Cite as 306 Neb. 277
Huerta testified that the customary method for calculating
pay was based on the number of plywood squares that cover
the roof, or the rough square footage of the roof. His share of
what the general contractor pays for the roofing job was always
the same as the other roofers who worked with him.
At the job where Aboytes-Mosqueda was injured, there
were five men working on the roofing crew, including Huerta.
The money received from LFA was split evenly between each
person on the crew. Huerta claimed that Aboytes-Mosqueda
brought his own tools and that Huerta provided the ladder to
access the roof. Huerta claimed that each worker brought his
own harness. Huerta also testified that each member of the
crew was free to determine his own schedule for starting and
stopping work. In his deposition, Huerta testified that LFA
approached him after the incident and had him sign a contract
agreeing to carry workers’ compensation insurance.

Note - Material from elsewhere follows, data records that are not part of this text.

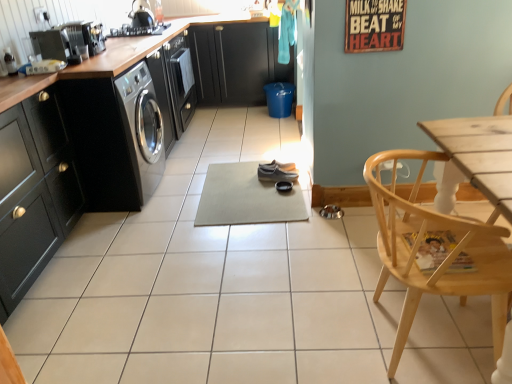 Question: From a real-world perspective, is matte black cabinet at left, acting as the second cabinetry starting from the top, positioned above or below matte gray shoe at center?

Choices:
 (A) above
 (B) below

Answer: (A)

Question: Looking at their shapes, would you say matte black cabinet at left, positioned as the 1th cabinetry in left-to-right order, is wider or thinner than matte gray shoe at center?

Choices:
 (A) thin
 (B) wide

Answer: (B)

Question: Which object is the closest to the shiny black kettle at upper left?

Choices:
 (A) beige rubber yoga mat at center
 (B) matte black cabinet at left, acting as the second cabinetry starting from the top
 (C) light wood chair at lower right
 (D) matte gray shoe at center
 (E) matte black cabinets at center, positioned as the 2th cabinetry in left-to-right order

Answer: (E)

Question: Considering the real-world distances, which object is farthest from the wooden at left?

Choices:
 (A) beige rubber yoga mat at center
 (B) matte black cabinet at left, acting as the second cabinetry starting from the top
 (C) matte black cabinets at center, positioned as the 1th cabinetry in top-to-bottom order
 (D) light wood chair at lower right
 (E) matte gray shoe at center

Answer: (D) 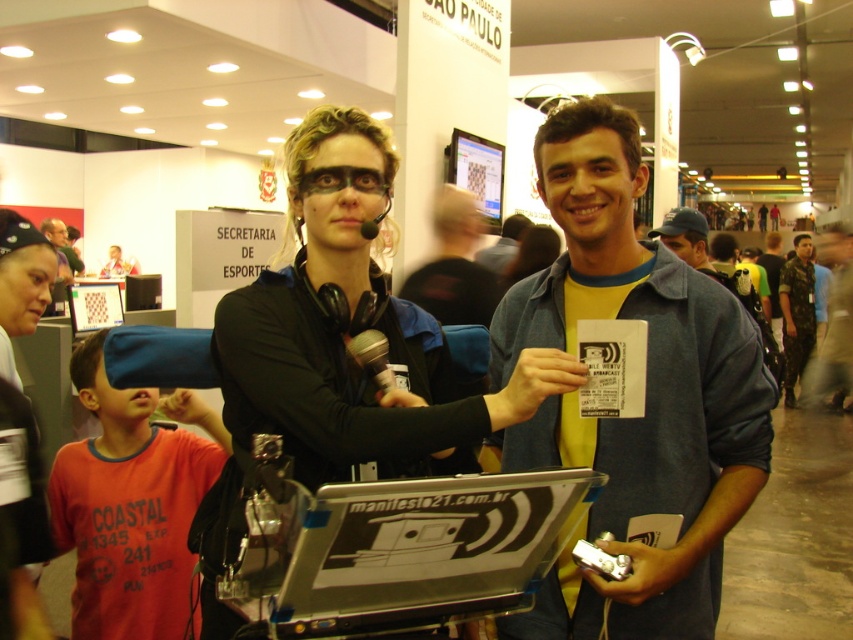 You are a photographer at the event and want to capture a photo of both the denim jacket at center and the blue denim shirt at center. Which clothing item is positioned higher in the frame?

The denim jacket at center is located above the blue denim shirt at center, so it is positioned higher in the frame. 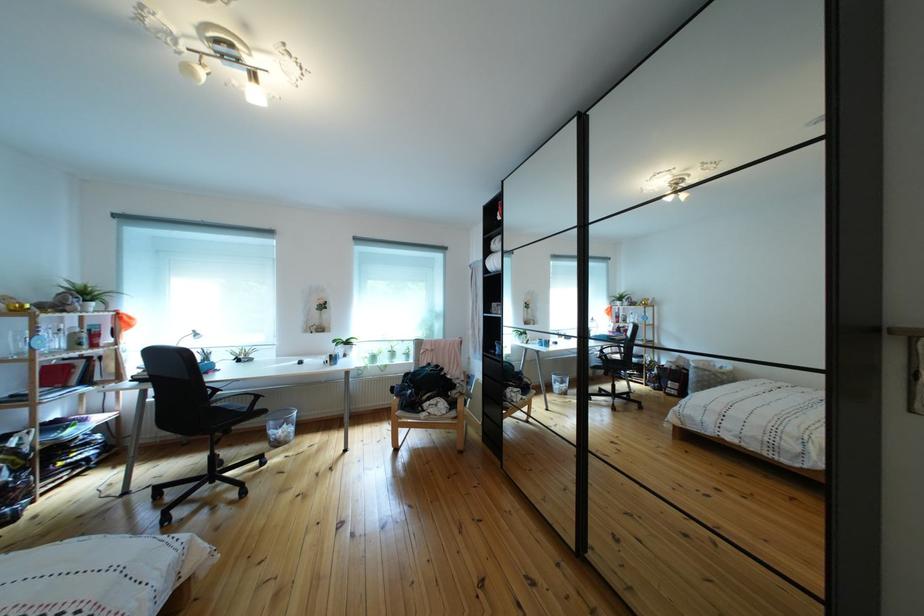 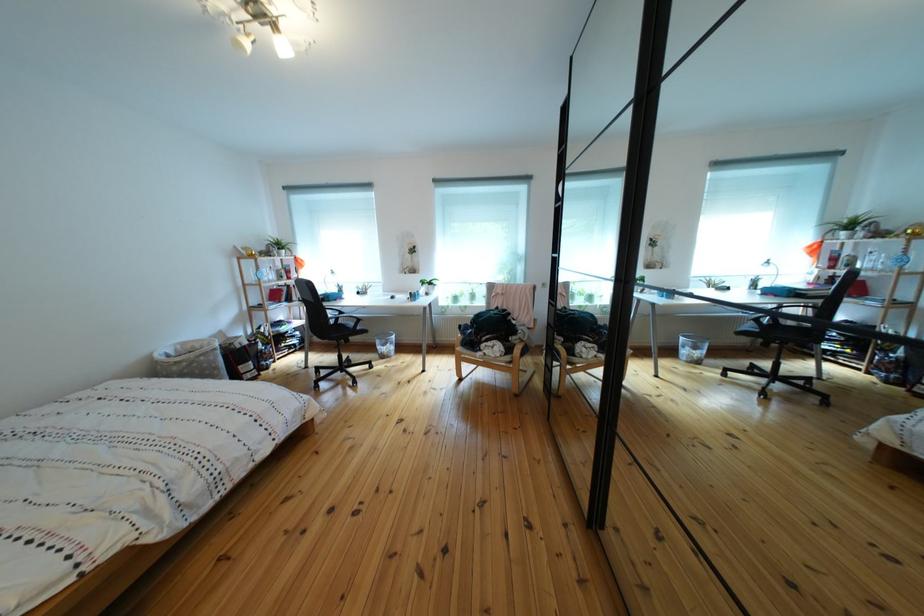 Find the pixel in the second image that matches (228,47) in the first image.

(258, 10) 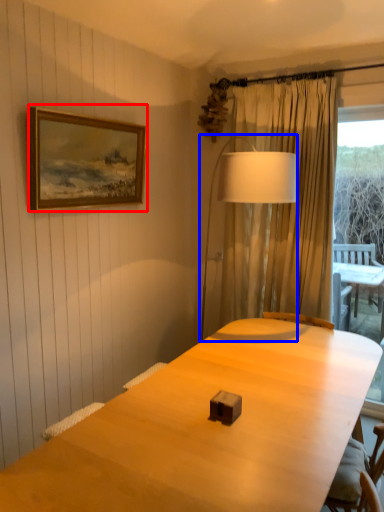 Question: Among these objects, which one is nearest to the camera, picture frame (highlighted by a red box) or table lamp (highlighted by a blue box)?

Choices:
 (A) picture frame
 (B) table lamp

Answer: (A) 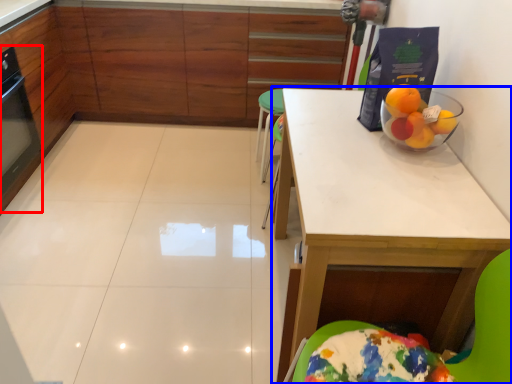 Question: Which point is closer to the camera, appliance (highlighted by a red box) or table (highlighted by a blue box)?

Choices:
 (A) appliance
 (B) table

Answer: (B) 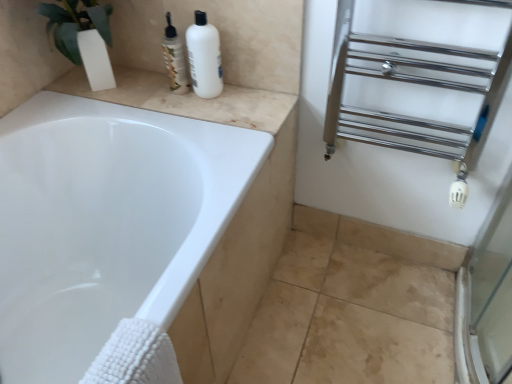 Question: Do you think chrome/metal towel rack at right is within translucent plastic bottles at upper center, or outside of it?

Choices:
 (A) outside
 (B) inside

Answer: (A)

Question: Visually, is chrome/metal towel rack at right positioned to the left or to the right of translucent plastic bottles at upper center?

Choices:
 (A) left
 (B) right

Answer: (B)

Question: Which object is positioned farthest from the white matte bottle at upper center?

Choices:
 (A) chrome/metal towel rack at right
 (B) beige marble counter top at upper left
 (C) translucent plastic bottles at upper center

Answer: (A)

Question: Which object is positioned closest to the translucent plastic bottles at upper center?

Choices:
 (A) chrome/metal towel rack at right
 (B) white matte bottle at upper center
 (C) beige marble counter top at upper left

Answer: (B) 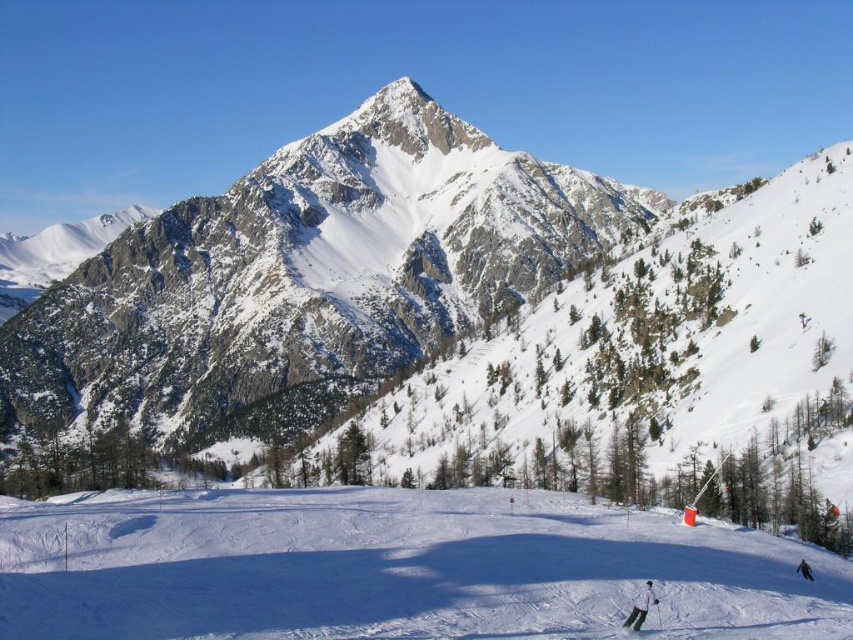 Which is more to the left, white snow ski slope at center or white matte ski at lower right?

white snow ski slope at center is more to the left.

Who is lower down, white snow ski slope at center or white matte ski at lower right?

white matte ski at lower right is below.

Which is behind, point (480, 500) or point (660, 634)?

The point (480, 500) is more distant.

This screenshot has width=853, height=640. Identify the location of white snow ski slope at center. (397, 570).

Who is more forward, [523,269] or [228,628]?

Point [228,628]

Who is higher up, snowy granite mountain at upper center or white snow ski slope at center?

snowy granite mountain at upper center is higher up.

The image size is (853, 640). I want to click on snowy granite mountain at upper center, so click(x=303, y=280).

The height and width of the screenshot is (640, 853). What do you see at coordinates (640, 605) in the screenshot? I see `white matte jacket at lower right` at bounding box center [640, 605].

Which is above, white matte jacket at lower right or white matte ski at lower right?

Positioned higher is white matte jacket at lower right.

Where is `white matte jacket at lower right`? Image resolution: width=853 pixels, height=640 pixels. white matte jacket at lower right is located at coordinates (640, 605).

Image resolution: width=853 pixels, height=640 pixels. In order to click on white matte jacket at lower right in this screenshot , I will do `click(640, 605)`. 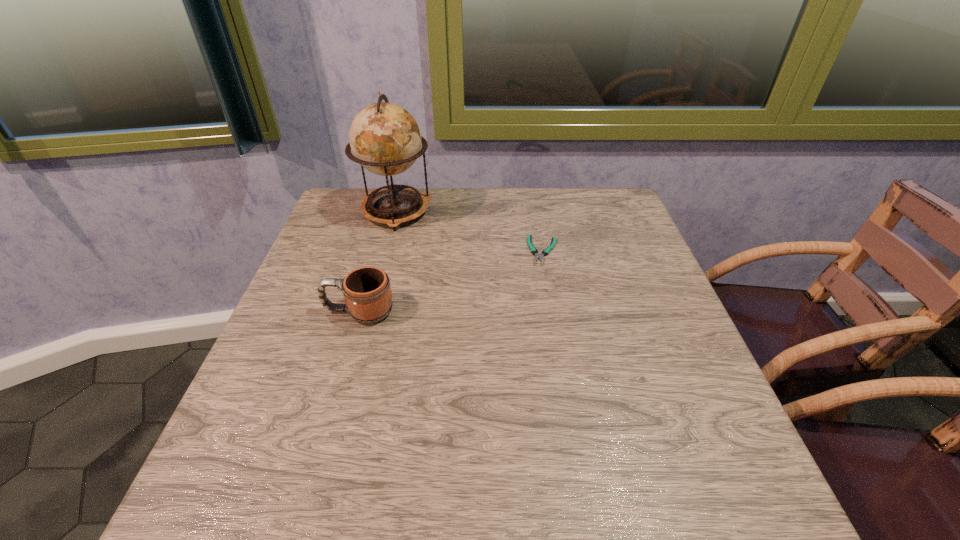 The image size is (960, 540). What are the coordinates of `free location that satisfies the following two spatial constraints: 1. on the front side of the pliers; 2. on the side of the mug with the handle` in the screenshot? It's located at (554, 311).

In order to click on free location that satisfies the following two spatial constraints: 1. at the center of the farthest object; 2. on the side of the nearest object with the handle in this screenshot , I will do `click(370, 311)`.

Identify the location of vacant region that satisfies the following two spatial constraints: 1. at the center of the farthest object; 2. on the side of the nearest object with the handle. The image size is (960, 540). (370, 311).

Where is `free space that satisfies the following two spatial constraints: 1. at the center of the farthest object; 2. on the side of the mug with the handle`? free space that satisfies the following two spatial constraints: 1. at the center of the farthest object; 2. on the side of the mug with the handle is located at coordinates (370, 311).

Where is `vacant region that satisfies the following two spatial constraints: 1. at the center of the farthest object; 2. on the right side of the pliers`? vacant region that satisfies the following two spatial constraints: 1. at the center of the farthest object; 2. on the right side of the pliers is located at coordinates (386, 251).

The width and height of the screenshot is (960, 540). In order to click on vacant point that satisfies the following two spatial constraints: 1. at the center of the tallest object; 2. on the side of the nearest object with the handle in this screenshot , I will do `click(370, 311)`.

Where is `free space that satisfies the following two spatial constraints: 1. at the center of the rightmost object; 2. on the left side of the tallest object`? free space that satisfies the following two spatial constraints: 1. at the center of the rightmost object; 2. on the left side of the tallest object is located at coordinates (386, 251).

Aboytes-Mosqueda testified at the hearing that he had
worked exclusively for Huerta since 2011. Aboytes-Mosqueda
testified that there was a verbal hiring agreement between
Huerta and himself, but he also testified that he was paid by
the job. Aboytes-Mosqueda testified that Huerta would pick
him up and provided the ladder and several tools, including
the nail gun and compressor. Aboytes-Mosqueda claims that
Huerta provided the harnesses and directed every member of
the crew to use them at all times. Aboytes-Mosqueda admitted
that he brought his own tool belt, hammer, and knife. Aboytes-
Mosqueda also admitted that his pay for each job was the
result of a verbal agreement with Huerta specific to each job.
Aboytes-Mosqueda testified that no one saw him slip, but that
he told Huerta at the jobsite right after the incident.
Aboytes-Mosqueda claimed that Huerta was his employer.
He further argued to the compensation court that LFA subcon-
tracted jobs with Huerta even though LFA knew that Huerta
did not carry workers’ compensation insurance. Thus, LFA was
engaged in a scheme to avoid liability pursuant to § 48-116
and should be considered a statutory employer as a result.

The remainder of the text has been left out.